I do believe when others are being abused or harmed, then it is my responsibility to say no, speak up in their defense, and in some way lessen the damages to others. To stand by and no do anything is being complicit in the harm. The promises say that we will be able to deal with difficult situations more easily. I find that if I hand it over, wait 24 hours and talk to my sponsor, somehow, the right words and actions are revealed to me. The answers come more easily. That gives me hope. How do you deal with the pain of others?
I for one need to remind myself that I am enough, all is good in the universe, and that I am doing the best I can with what I have. So much of life reminds of how we are either too much of something or not enough of another. We hear hourly how bad things are going in our world and country. And, there is plenty of pressure to be the best, biggest, strongest, and toughest winner in our world. How do we remain serene and sane in a culture that does it’s level best to knock us down and keep us feeling as if we are coming up short?

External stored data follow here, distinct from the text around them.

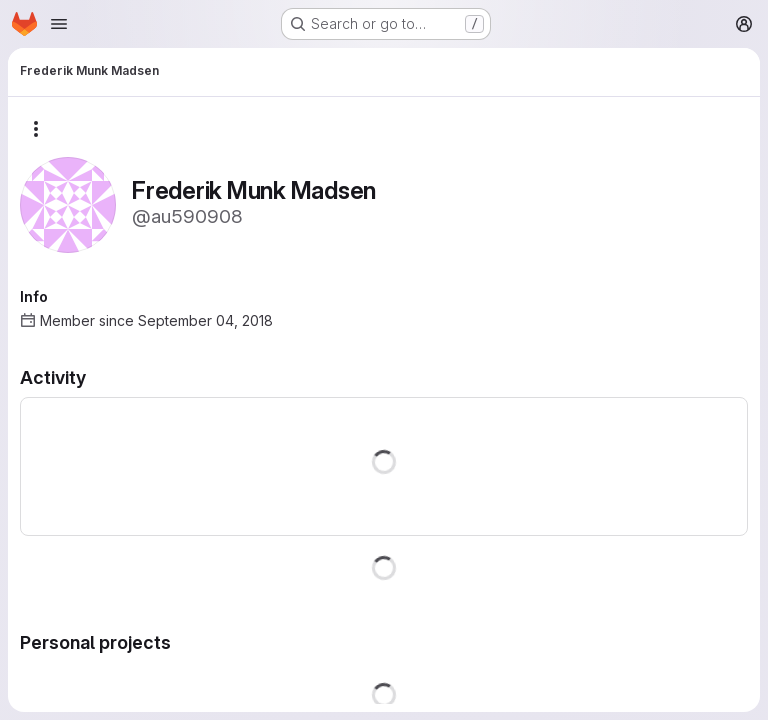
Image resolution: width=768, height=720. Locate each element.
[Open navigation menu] (59, 24)
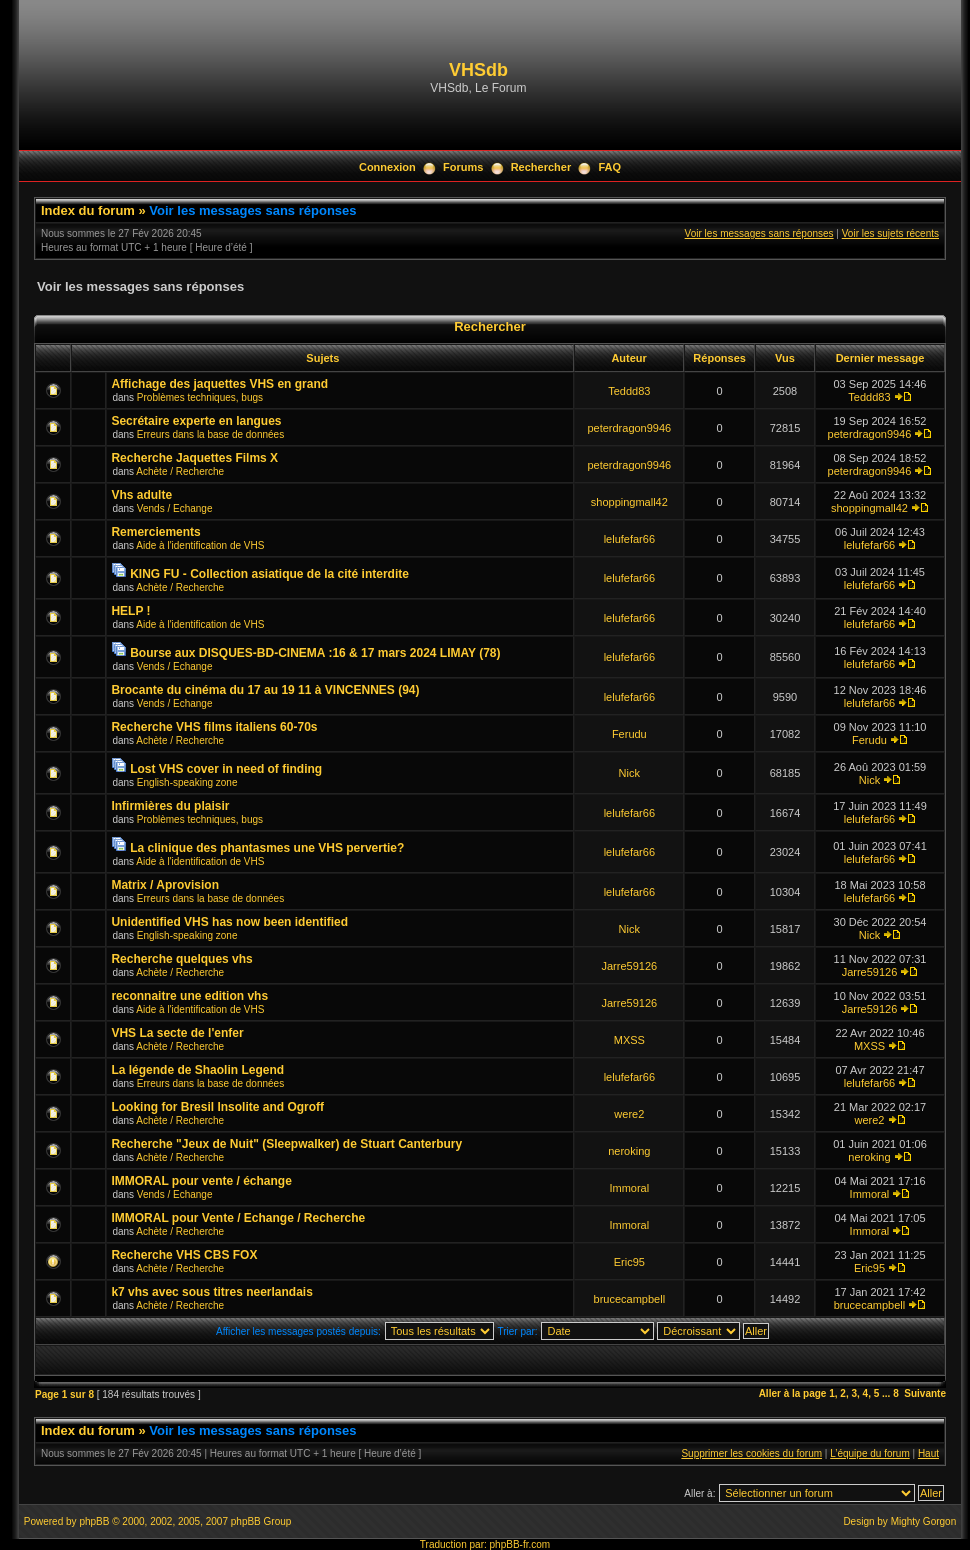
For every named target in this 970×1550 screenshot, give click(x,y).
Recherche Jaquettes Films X (194, 458)
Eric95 (629, 1262)
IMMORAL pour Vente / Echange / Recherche (238, 1218)
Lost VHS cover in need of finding (226, 769)
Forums (463, 167)
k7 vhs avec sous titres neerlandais (211, 1292)
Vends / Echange (175, 508)
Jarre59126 (629, 966)
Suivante (925, 1393)
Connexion (387, 167)
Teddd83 (629, 391)
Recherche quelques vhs (181, 959)
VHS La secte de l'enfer (177, 1033)
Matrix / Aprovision (165, 885)
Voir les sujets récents (890, 233)
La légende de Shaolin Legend (197, 1070)
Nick (629, 773)
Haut (928, 1453)
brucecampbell (630, 1299)
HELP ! (130, 611)
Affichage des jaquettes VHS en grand (219, 384)
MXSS (629, 1040)
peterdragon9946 (629, 428)
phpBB (94, 1521)
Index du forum (88, 210)
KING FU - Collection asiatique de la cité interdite (269, 574)
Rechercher (541, 167)
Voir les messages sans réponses (252, 210)
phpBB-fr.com (520, 1544)
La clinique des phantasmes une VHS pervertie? (267, 848)
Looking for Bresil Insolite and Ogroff (217, 1107)
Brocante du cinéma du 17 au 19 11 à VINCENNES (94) (265, 690)
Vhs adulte (141, 495)
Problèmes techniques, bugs (200, 397)
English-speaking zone (187, 782)
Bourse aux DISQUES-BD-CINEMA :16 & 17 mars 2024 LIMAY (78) (315, 653)
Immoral (629, 1188)
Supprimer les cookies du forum (751, 1453)
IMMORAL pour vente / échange (201, 1181)
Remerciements (155, 532)
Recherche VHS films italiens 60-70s (214, 727)
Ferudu (629, 734)
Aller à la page (793, 1393)
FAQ (609, 167)
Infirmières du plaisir (170, 806)
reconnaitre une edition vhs (189, 996)
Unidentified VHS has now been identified (229, 922)
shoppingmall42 (629, 502)
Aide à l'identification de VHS (200, 545)
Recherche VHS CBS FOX (184, 1255)
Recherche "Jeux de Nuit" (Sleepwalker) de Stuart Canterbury (286, 1144)
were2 (629, 1114)
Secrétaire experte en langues (196, 421)
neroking (629, 1151)
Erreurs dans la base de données (210, 434)
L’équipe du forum (870, 1453)
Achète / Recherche (180, 471)
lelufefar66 (629, 539)
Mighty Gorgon (924, 1521)
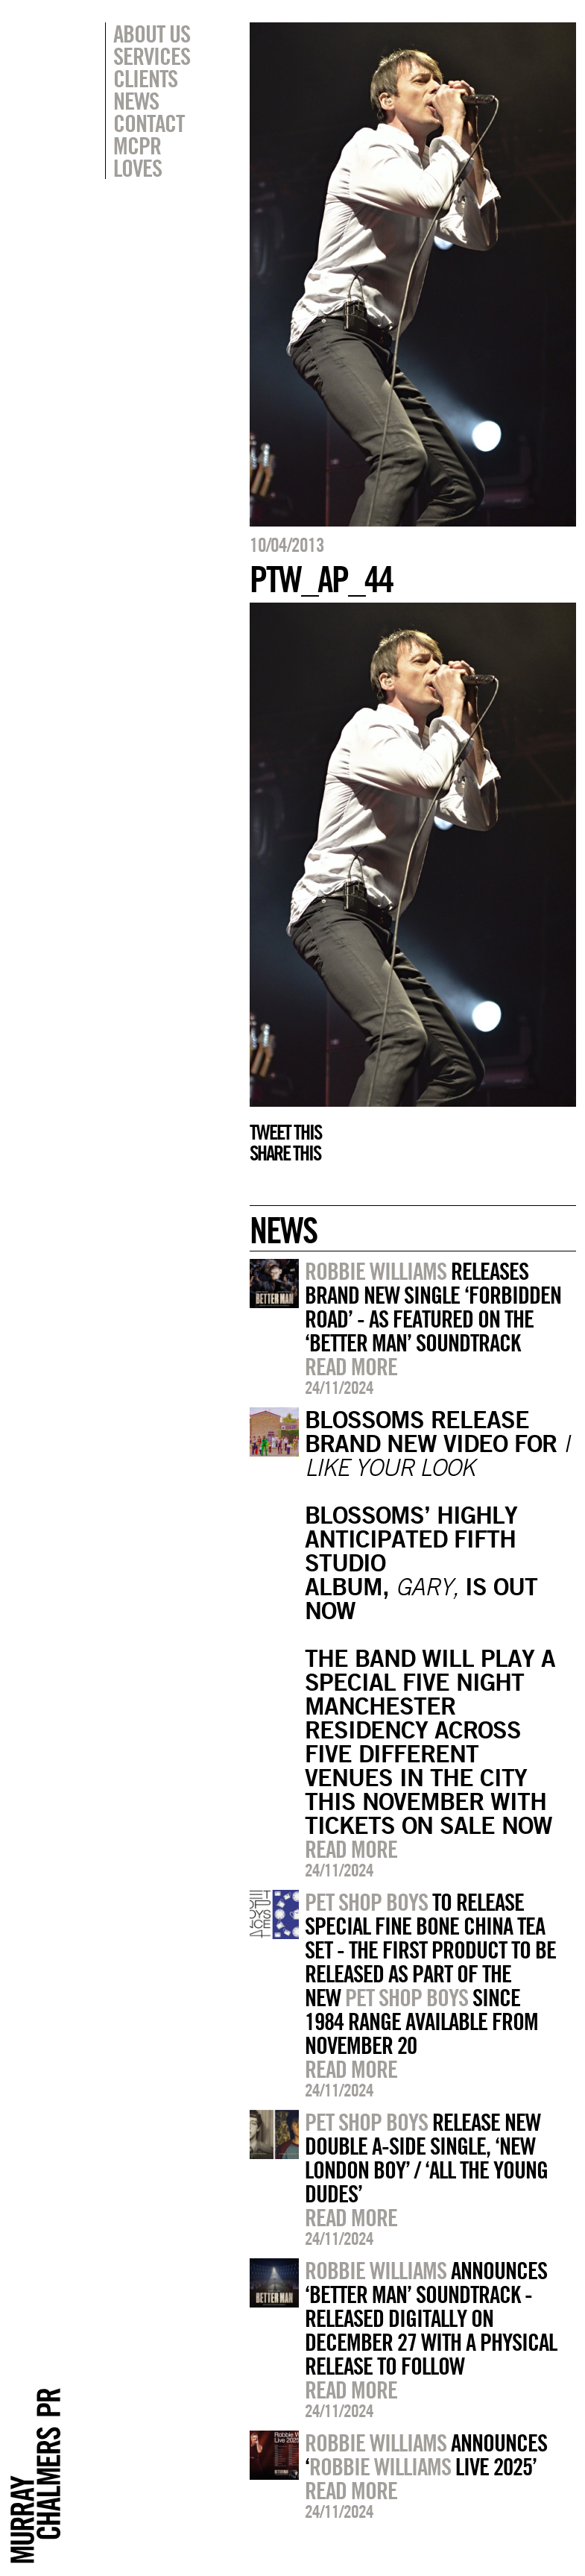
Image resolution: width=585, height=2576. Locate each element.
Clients (145, 78)
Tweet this (285, 1132)
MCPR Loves (137, 157)
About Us (151, 33)
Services (151, 56)
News (136, 101)
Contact (148, 123)
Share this (285, 1153)
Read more (351, 1366)
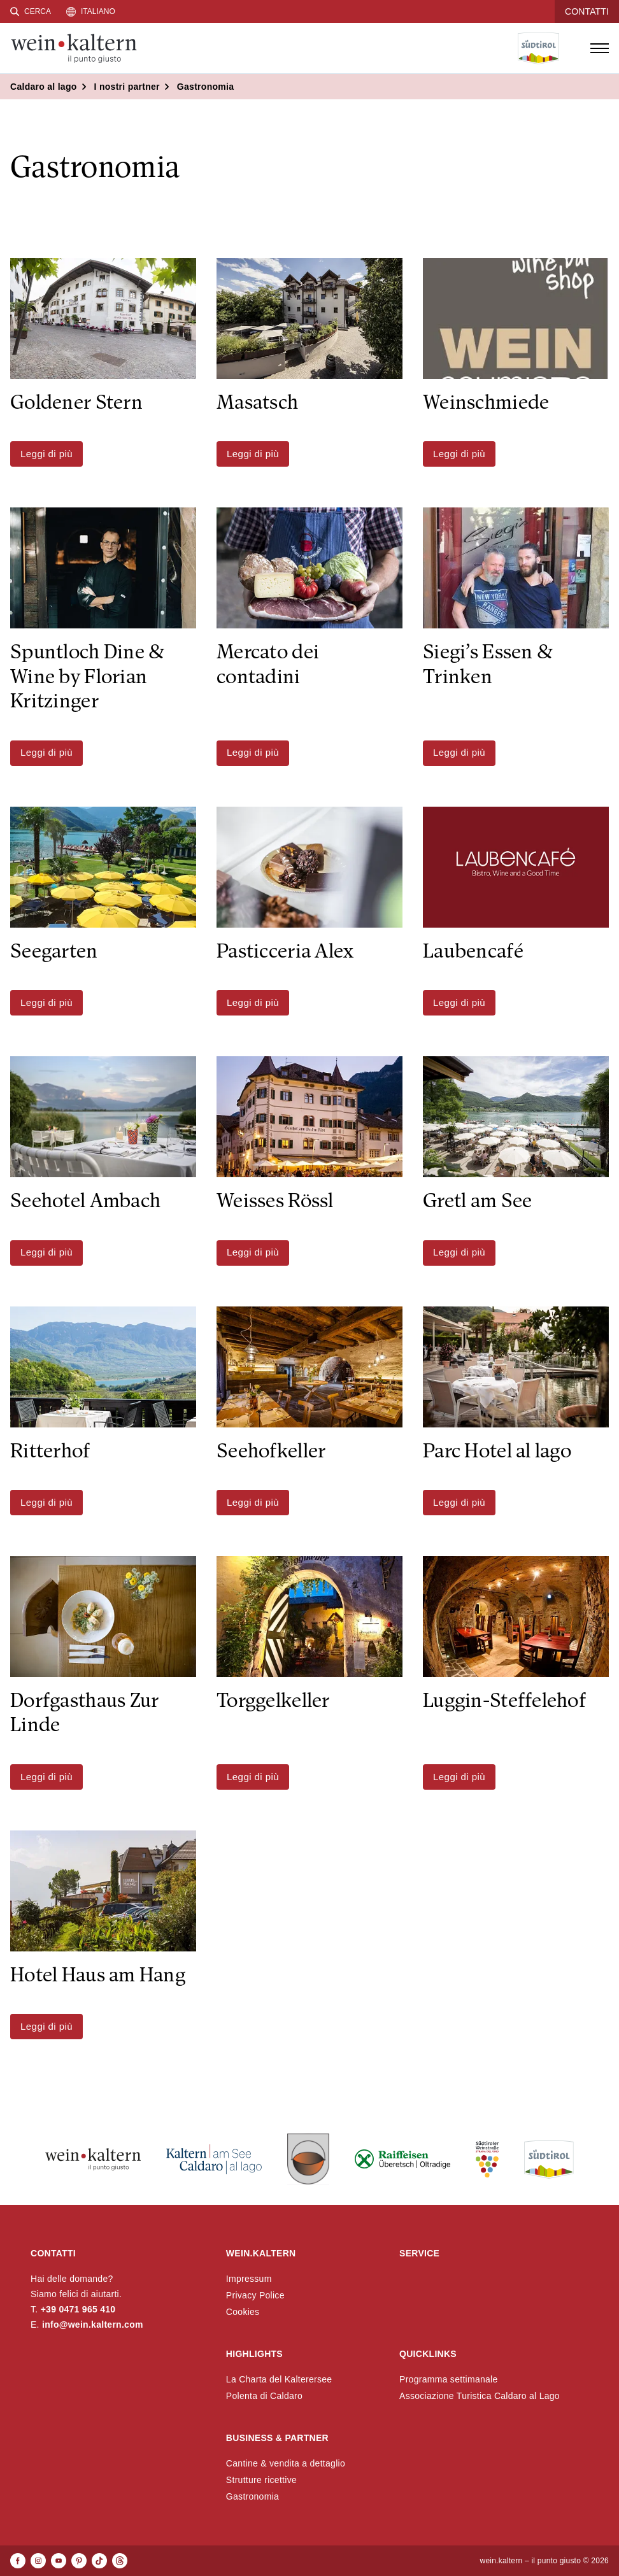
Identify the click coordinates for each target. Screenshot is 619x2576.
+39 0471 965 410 (78, 2309)
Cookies (243, 2312)
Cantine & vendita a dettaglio (285, 2463)
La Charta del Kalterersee (279, 2379)
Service (419, 2253)
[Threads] (119, 2560)
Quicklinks (428, 2354)
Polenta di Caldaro (264, 2396)
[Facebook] (17, 2560)
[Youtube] (58, 2560)
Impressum (249, 2279)
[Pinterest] (79, 2560)
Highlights (254, 2354)
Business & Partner (277, 2438)
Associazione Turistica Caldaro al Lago (479, 2396)
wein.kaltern (261, 2253)
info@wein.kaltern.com (92, 2324)
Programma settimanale (448, 2379)
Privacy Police (255, 2295)
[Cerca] (30, 11)
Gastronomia (252, 2496)
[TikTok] (99, 2560)
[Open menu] (599, 48)
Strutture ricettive (261, 2480)
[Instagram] (38, 2560)
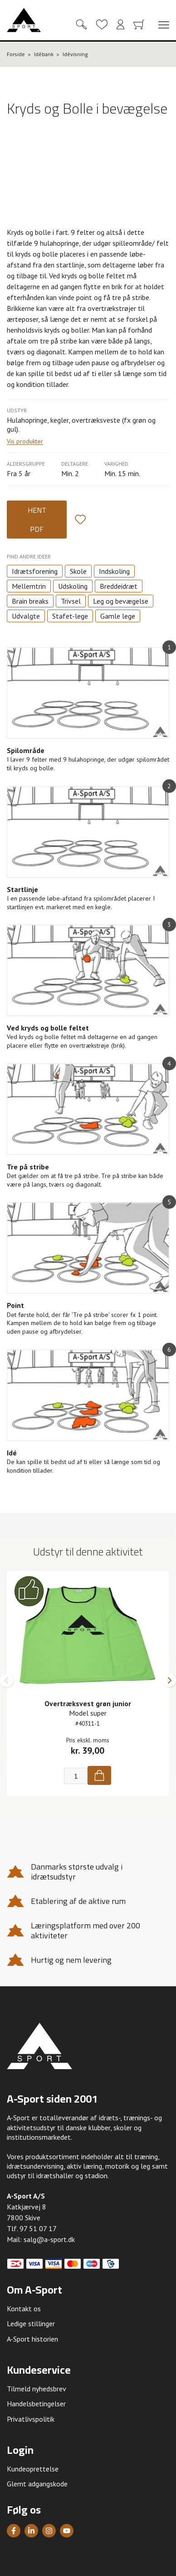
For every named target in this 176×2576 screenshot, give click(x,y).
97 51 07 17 (38, 2228)
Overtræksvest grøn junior (87, 1703)
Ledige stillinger (31, 2323)
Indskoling (114, 571)
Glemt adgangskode (37, 2483)
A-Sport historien (32, 2338)
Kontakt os (24, 2308)
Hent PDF (37, 519)
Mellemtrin (29, 586)
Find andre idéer (29, 556)
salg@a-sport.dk (49, 2239)
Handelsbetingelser (36, 2403)
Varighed (116, 463)
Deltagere (74, 463)
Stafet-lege (70, 615)
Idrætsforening (35, 571)
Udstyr (17, 410)
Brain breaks (30, 601)
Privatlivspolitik (30, 2418)
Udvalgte (26, 615)
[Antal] (76, 1776)
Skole (78, 571)
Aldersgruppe (26, 463)
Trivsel (71, 601)
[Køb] (99, 1775)
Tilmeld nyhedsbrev (36, 2388)
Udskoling (73, 586)
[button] (7, 1680)
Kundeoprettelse (33, 2468)
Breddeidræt (118, 586)
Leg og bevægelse (120, 601)
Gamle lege (117, 615)
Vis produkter (25, 441)
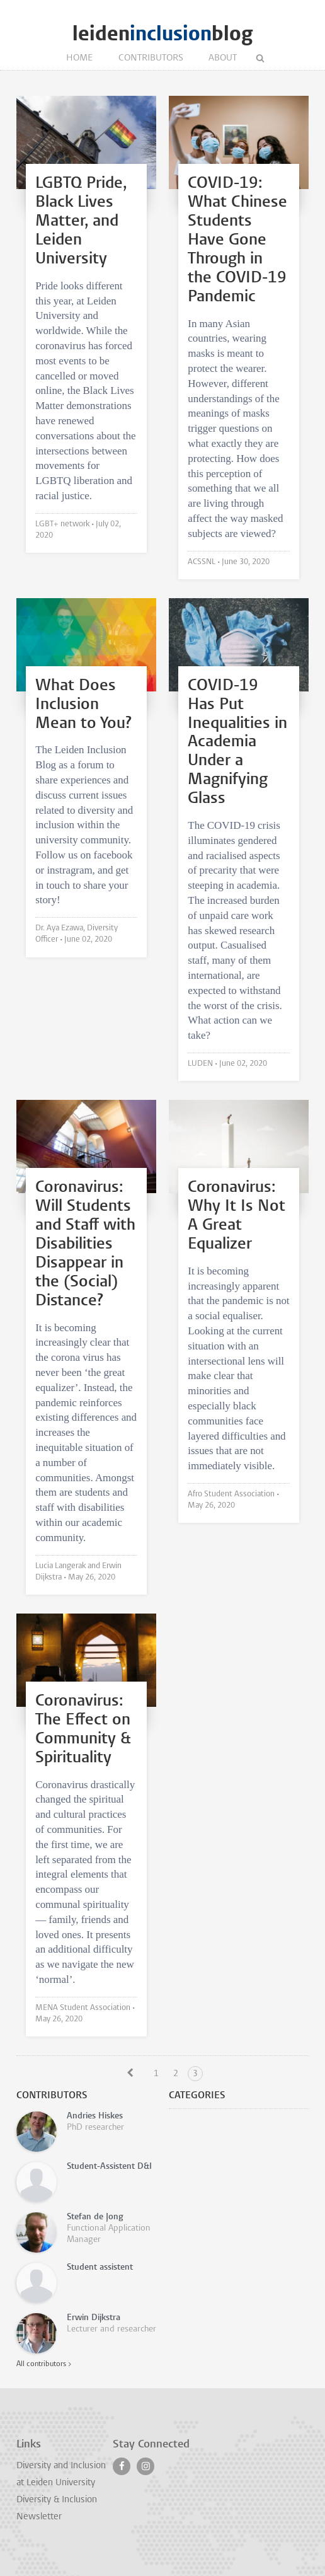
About (222, 58)
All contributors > (43, 2364)
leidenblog (162, 33)
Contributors (150, 58)
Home (79, 58)
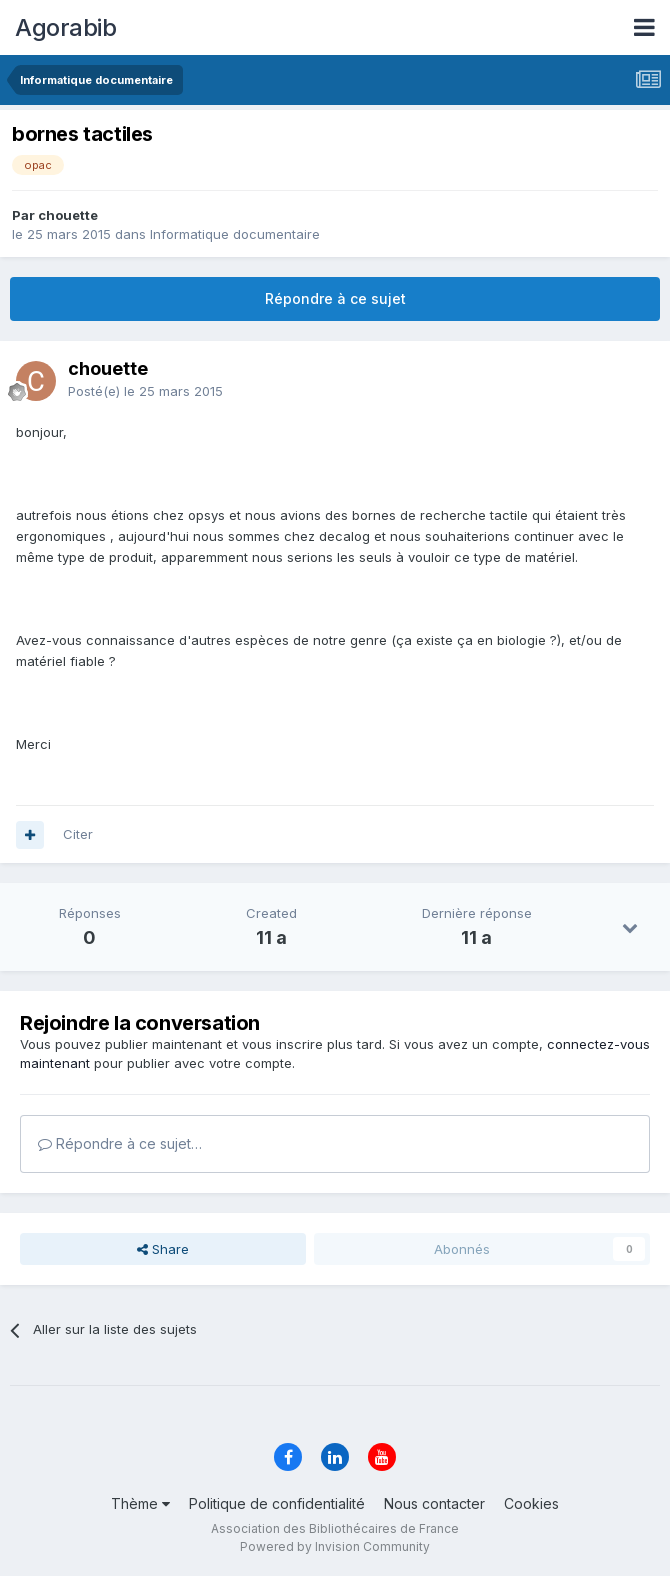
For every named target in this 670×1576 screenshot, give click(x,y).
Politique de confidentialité (277, 1503)
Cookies (531, 1503)
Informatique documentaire (235, 234)
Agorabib (65, 27)
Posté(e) (145, 391)
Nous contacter (434, 1503)
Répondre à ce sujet (335, 298)
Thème (140, 1503)
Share (163, 1249)
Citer (78, 834)
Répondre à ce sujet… (120, 1143)
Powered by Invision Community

Two decades ago, I decided I needed to be reminded daily that I am enough, the world is a good place, and that I have assets to offer my loved ones. I began to write 5 daily affirmations starting each one with ‘I am absolutely’. Then I write 10 good/proactive things I did the day before that support my sobriety (like reading, writing, exercise, etc.). And, I also write 5 things that I am grateful for (starting out with the phrase ‘I am absolutely grateful for/that’). This daily ritual centers me, and and I find it to be most valuable in my mood and sobriety. When the storms of life toss me about, I know I have done my best to right my ship. Stay in the boat, keep rowing, and stay in harmony and balance with life.